【受け身表現のまとめ】被・让・叫の違い+その他の表現

「〇〇は~された」のような受け身表現には大きく分けて3種類ある。
今回はその①介詞「被・让・叫」等を用いる表現、②動詞「挨・受・遭」を用いる表現、③介詞や動詞を用いない意味上の受け身表現、の3つについて見ていく。
介詞「被・让・叫」を用いた受け身表現
「~された」「~させられた」などの意味を表すため、介詞を用いた場合の表現。
「ここは~と呼ばれている」など、必ずしも「被害をこうむった」といった悪い意味合いにはならないが、「彼らによって~された」とあえて言うと被害をこうむったという意味合いが強まる。
苏州 被 称作 "东方威尼斯"。
蘇州は「東洋のベニス」と呼ばれている。
語順
「AはBに…される」はA + 被/让/叫 + B + 動詞フレーズの語順。この受け身構文では動詞の後ろに「~されて(結果)どうなったか」を、補語や"了"を伴って表す。
また、"没"、"又"などの副詞は"被"などの前に置く。
胡萝卜 又 被 兔子 偷走了。
人参はまたうさぎに盗まれた。
他 终于 被 大家 说服了。
彼はとうとう皆に説得させられた。
「被・让・叫」の違い
"被"は「我的词典被拿走了(私の辞書が持っていかれてしまった)」のように「誰によって~」の動作主を省略することが出来るが、"让"、"叫"は省略ができない。

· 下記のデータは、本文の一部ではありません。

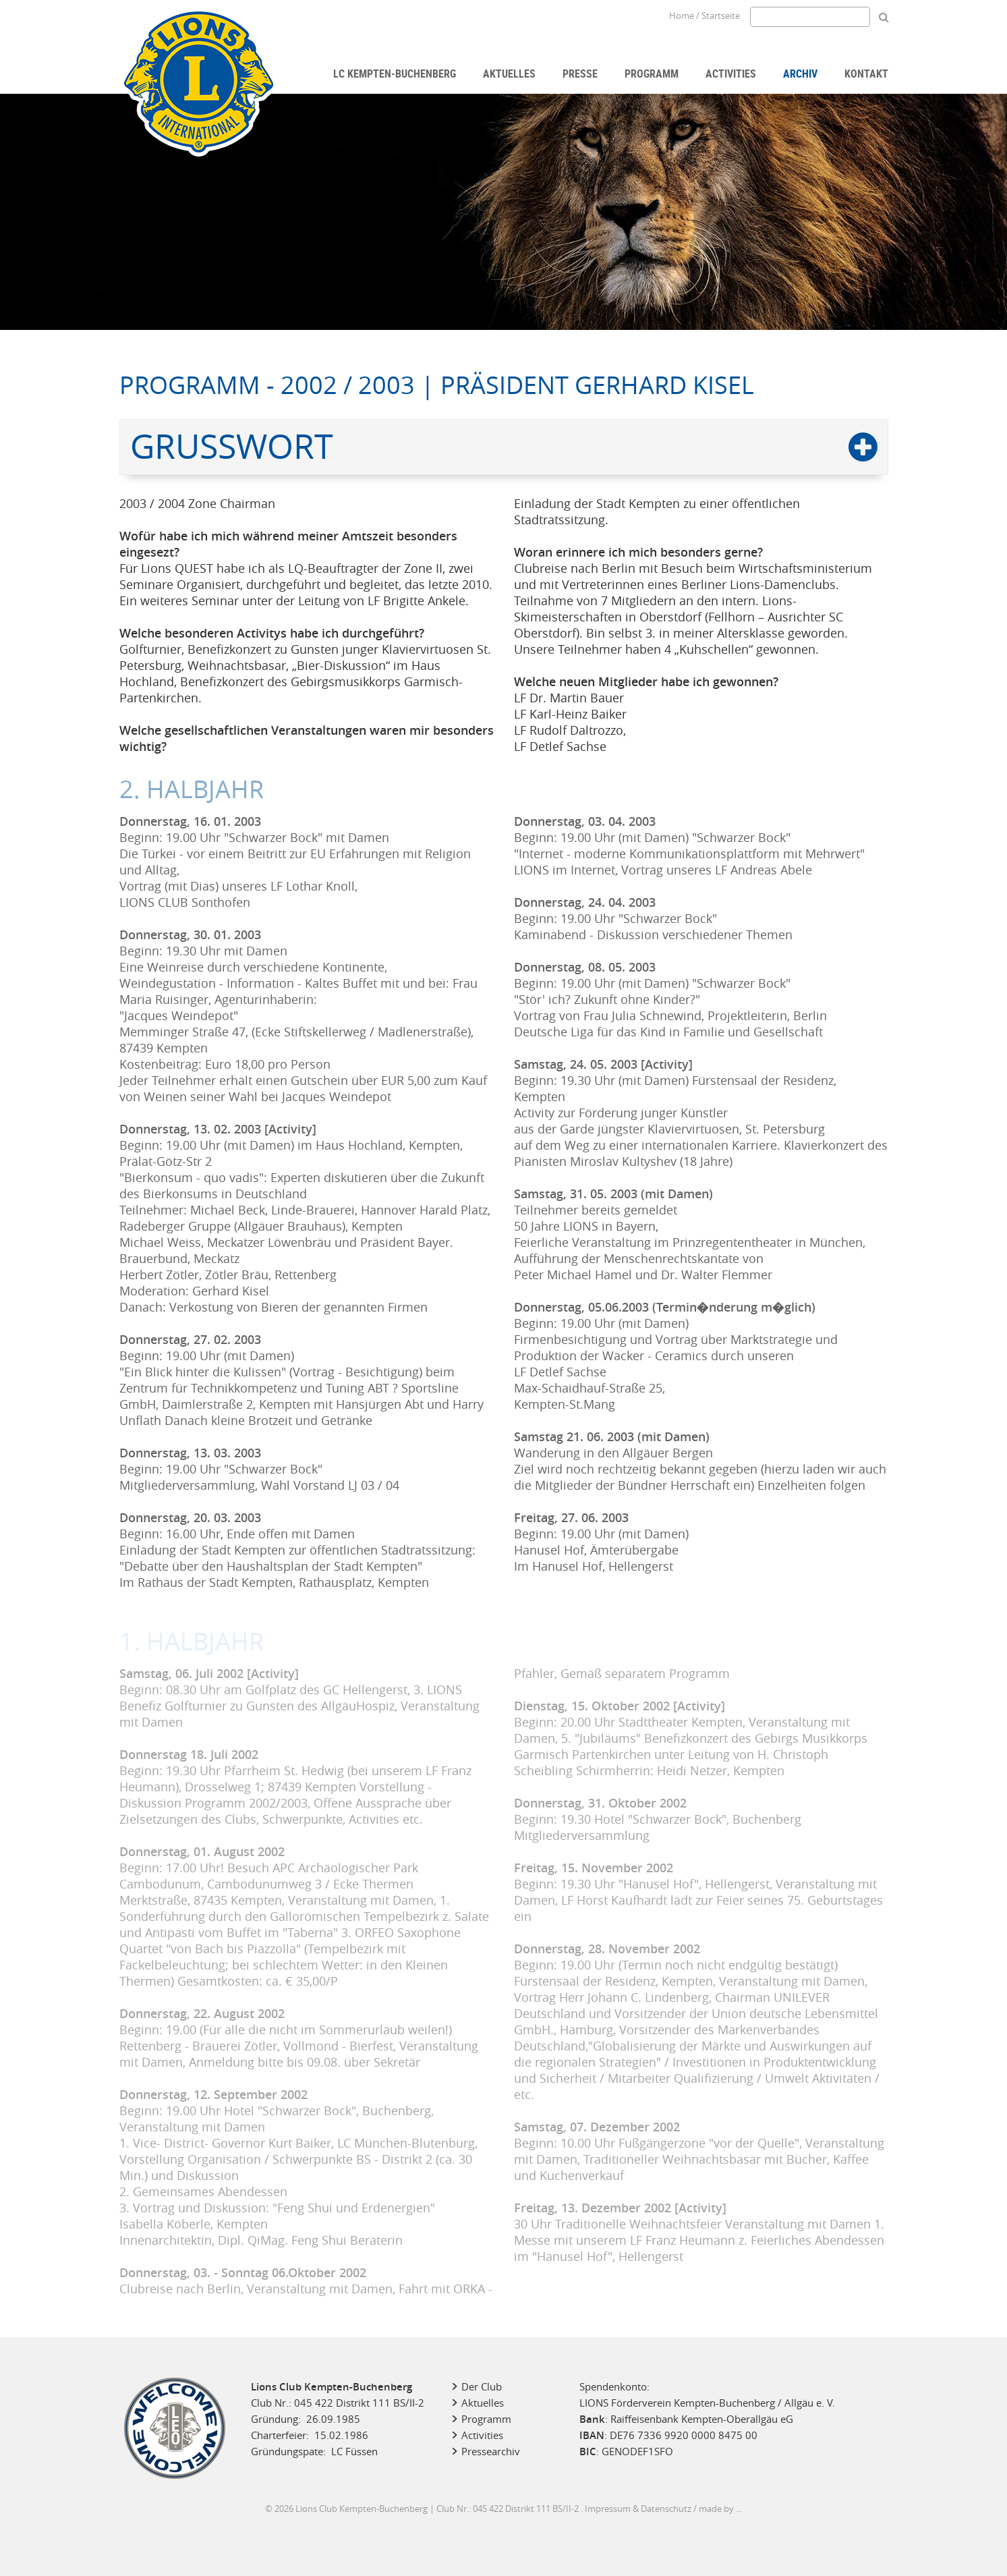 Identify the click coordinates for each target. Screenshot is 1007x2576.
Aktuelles (509, 73)
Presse (580, 73)
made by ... (720, 2508)
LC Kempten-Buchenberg (394, 73)
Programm (652, 73)
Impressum (608, 2508)
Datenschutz (666, 2508)
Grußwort (231, 446)
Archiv (800, 73)
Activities (731, 73)
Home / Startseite (704, 15)
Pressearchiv (490, 2451)
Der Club (481, 2386)
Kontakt (866, 73) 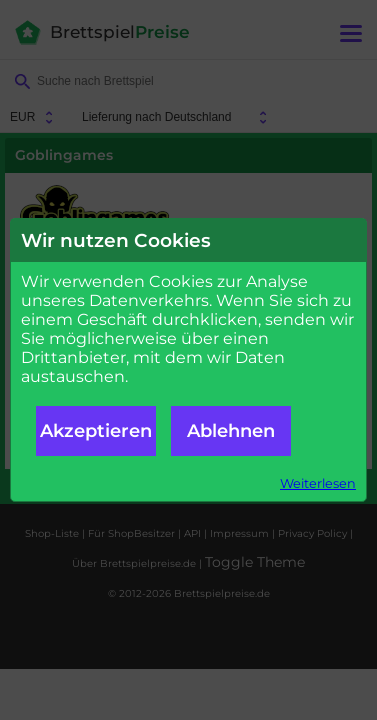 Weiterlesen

また、"让"、"叫"は"被"に比べてやや口語的で、話し言葉に多く用いられる。
我的手机 被 弄丢 了。
私の携帯電話は失くされてしまった。
我的手机 让 孩子 弄丢 了。
私の携帯電話は子供に失くされてしまった。
× 我的手机 让 弄丢 了。
× 私の携帯電話は失くされてしまった。
"他又让人打了"という文だけを見ると、「彼はまた殴られた(受身)」とも「彼はまた殴らせた(使役)」とも訳すことができます。けれども、"你弟弟怎么哭了?"という文が前にあれば、これは「彼はまた殴られた(受身)」だとわかります。受身か使役かの見分け方は、前後の文と場面から判断するということです。
長澤 文子, 盧 尤(2015)「MP3音声付き 出るとこだけ! 中国語検定 3級 合格一直線」p.79
"把"構文への言い換え
「〇〇を~する」という"把"構文と、「〇〇は~された」という"被"構文は言い換えが出来る場合が多い。
虫子 把 这几棵白菜 咬坏了。
虫がこの数株の白菜を食い荒らした。
这几棵白菜 被 虫子 咬坏了。
この数株の白菜は虫に食い荒らされた。
動詞「挨・受・遭」を用いる表現
「A + 挨/受/遭 + (B) + C」で「Aは(Bに)Cされる」の表現になる。"挨"、"遭"は良くないことに用いられることが多い。
我 又 挨了 他 一顿骂。
私はまた彼にひどく𠮟られた。
他 遭到了 严厉的处分。
彼は厳しく罰せられた。
大片的农耕地 受到了 洪水的影响。
広い農耕地が洪水の影響を受けた。
意味上の受け身表現
介詞や動詞を用いない、意味上の受け身表現。受動者または物が主語になる。
日本語では「~された」「~られている」などの表現になっているが、中国語では受け身の表現になっていない点に注意。
点的菜 一个接一个地 端上来了。
注文した料理が1つまた1つと運ばれてきた。
猕猴桃 含有 大量的维生素C。
キウイフルーツには大量のビタミンCが含まれている。
昨天晚上 孩子 哭得 特别历害,没睡着。
昨晩は子供にひどく泣かれて眠れなかった。
大家 都 认为 太郎 是 非常开朗的人。
太郎は皆から本当に明るい人だと思われている。
老师 说 明天 你 要 上学。
先生に明日は学校に来るように言われた。